§ **Input data**
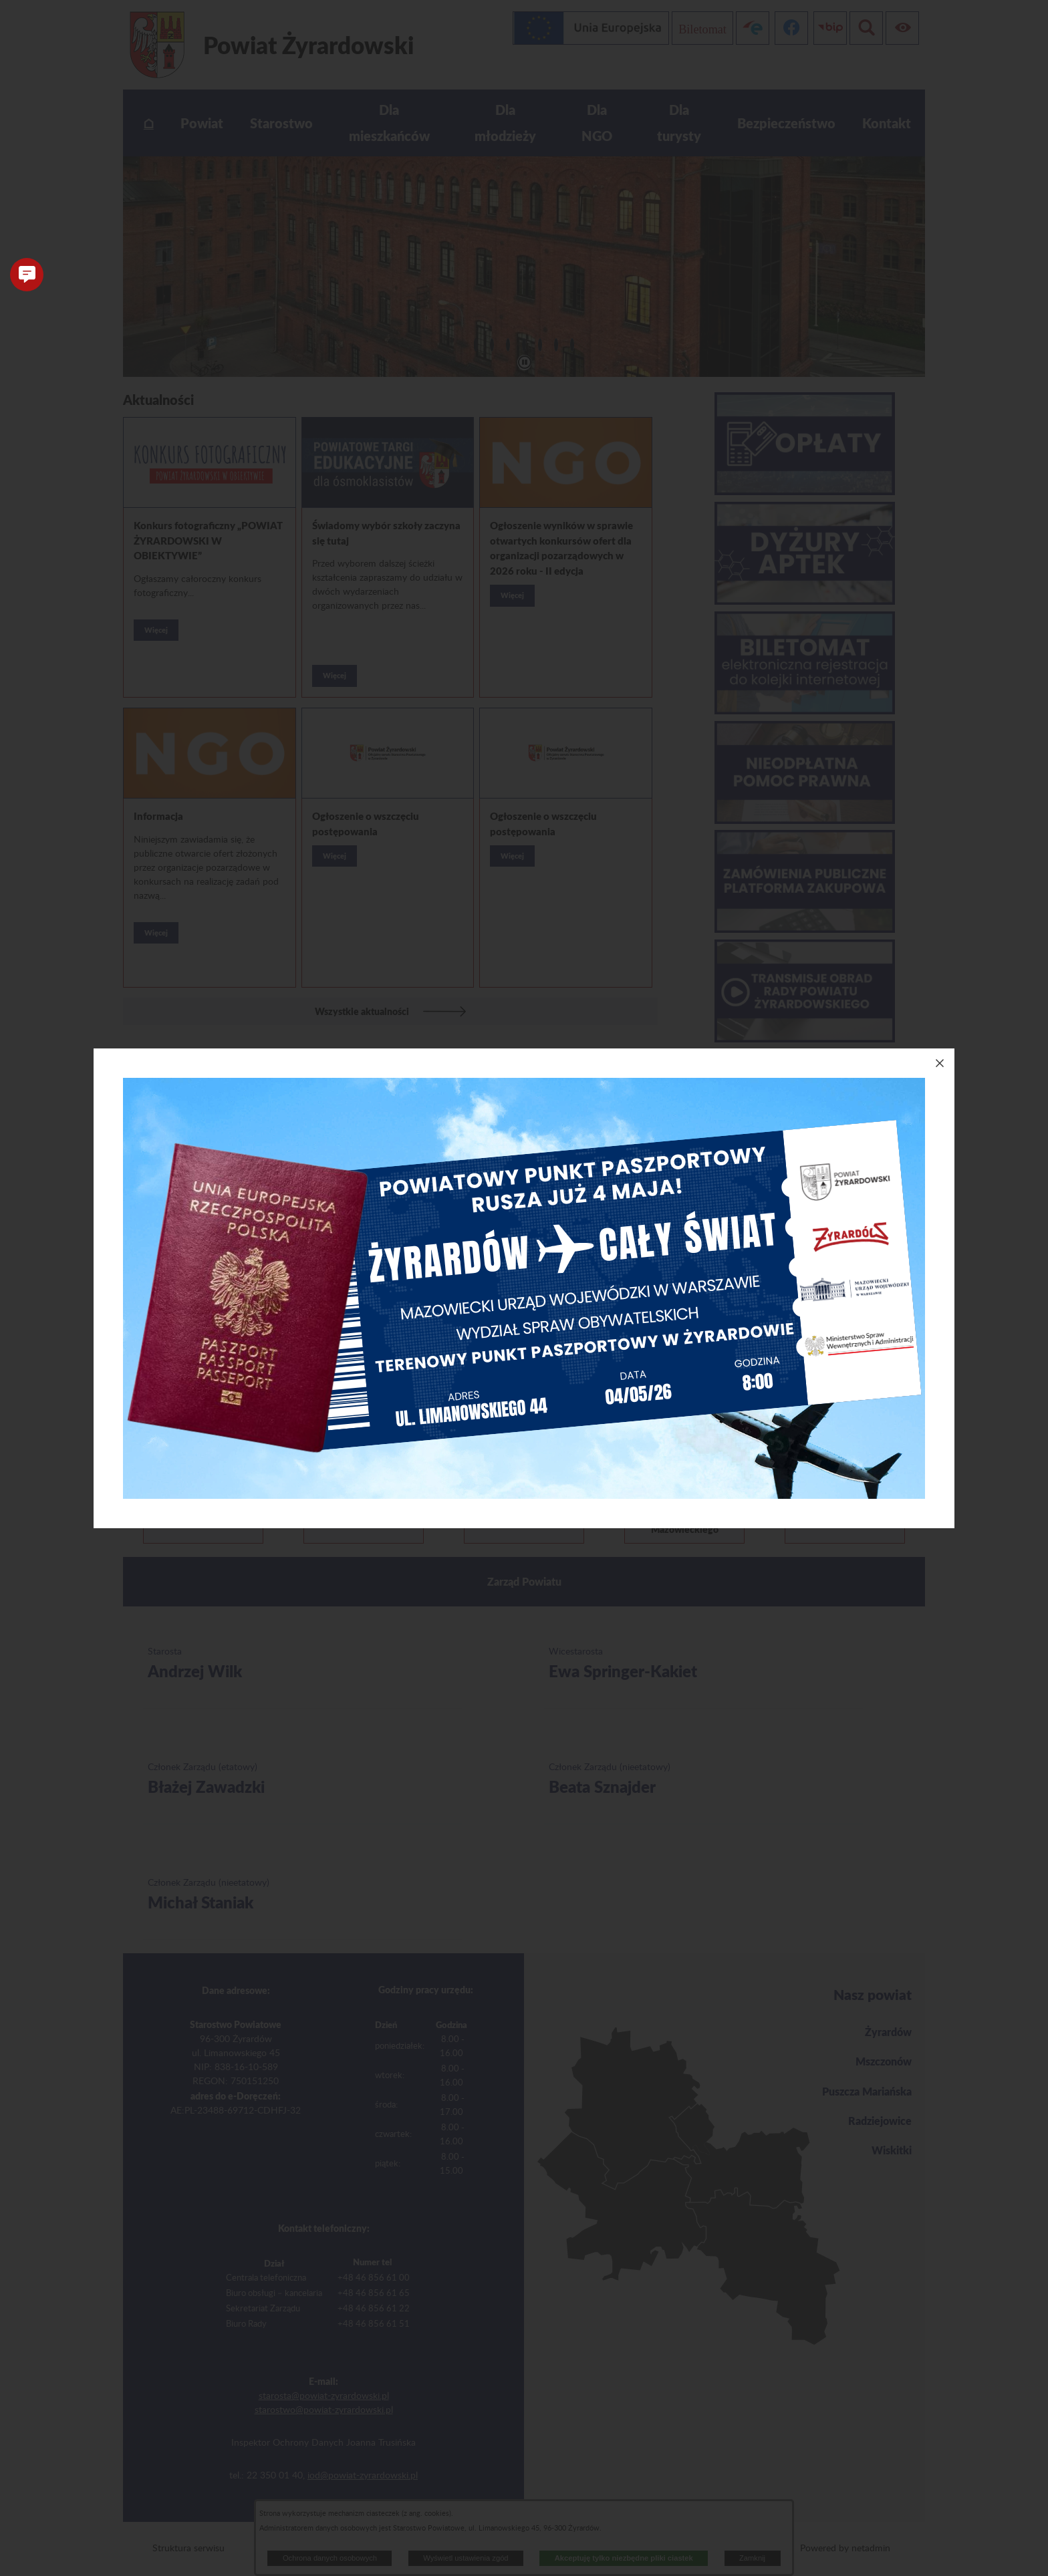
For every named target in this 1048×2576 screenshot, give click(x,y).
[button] (26, 274)
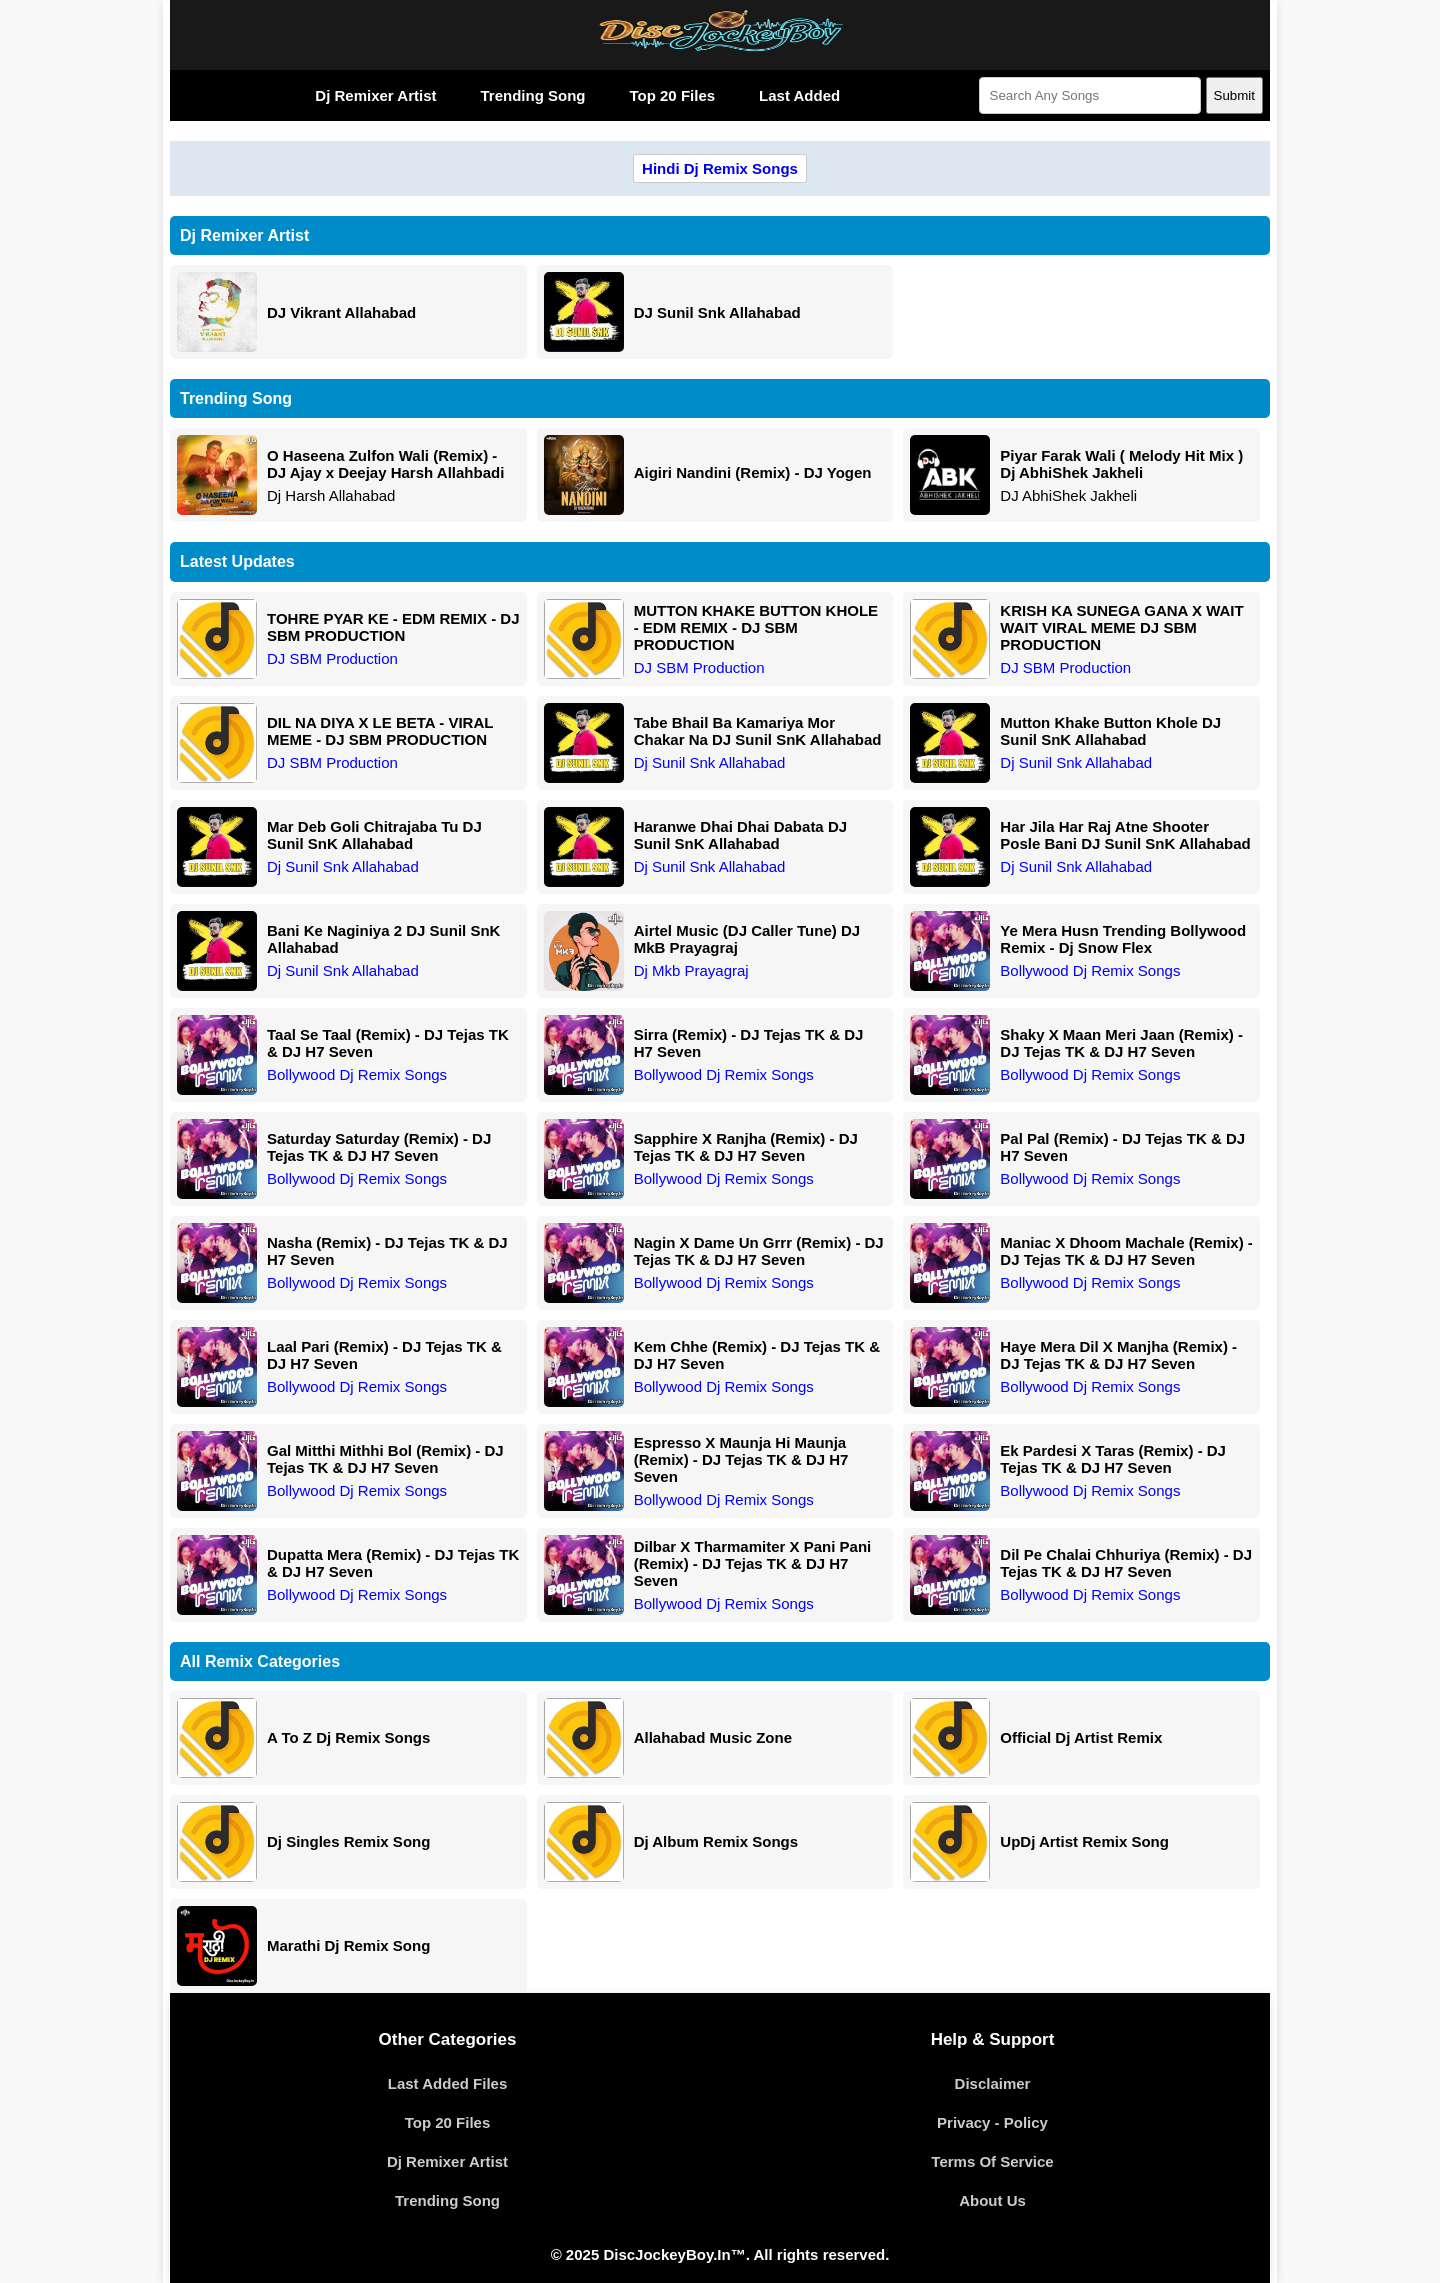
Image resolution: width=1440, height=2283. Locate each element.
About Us (992, 2200)
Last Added (799, 95)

§ **What the exercise asks**
Output all of the entries verbatim, leaving out any images.

§ **Response to this task**
For every named target in this 1048×2576 screenshot, give click(x,y).
[button] (26, 274)
Image resolution: width=1440, height=2283. Locate each element.
About Us (992, 2200)
Last Added (799, 95)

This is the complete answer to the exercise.